§ Task goal
In the copy you make, keep each entry exactly as it is and leave out all images.

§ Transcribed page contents
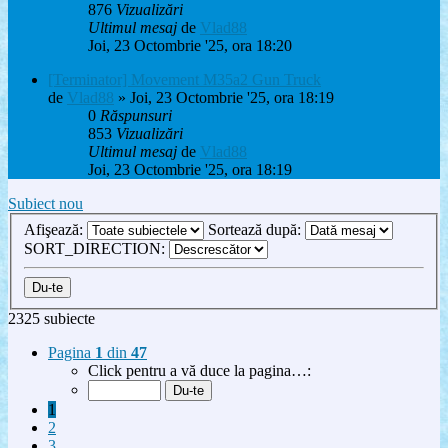
876
Vizualizări
Ultimul mesaj
de
Vlad88
Joi, 23 Octombrie '25, ora 18:20
[Terminator] Movement M35a2 Gun Truck
de
Vlad88
» Joi, 23 Octombrie '25, ora 18:19
0
Răspunsuri
853
Vizualizări
Ultimul mesaj
de
Vlad88
Joi, 23 Octombrie '25, ora 18:19
Subiect nou
Afişează:
Sortează după:
SORT_DIRECTION:
2325 subiecte
Pagina
1
din
47
Click pentru a vă duce la pagina…:
1
2
3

§ Task result
876
Vizualizări
Ultimul mesaj
de
Vlad88
Joi, 23 Octombrie '25, ora 18:20
[Terminator] Movement M35a2 Gun Truck
de
Vlad88
» Joi, 23 Octombrie '25, ora 18:19
0
Răspunsuri
853
Vizualizări
Ultimul mesaj
de
Vlad88
Joi, 23 Octombrie '25, ora 18:19
Subiect nou
Afişează:
Sortează după:
SORT_DIRECTION:
2325 subiecte
Pagina
1
din
47
Click pentru a vă duce la pagina…:
1
2
3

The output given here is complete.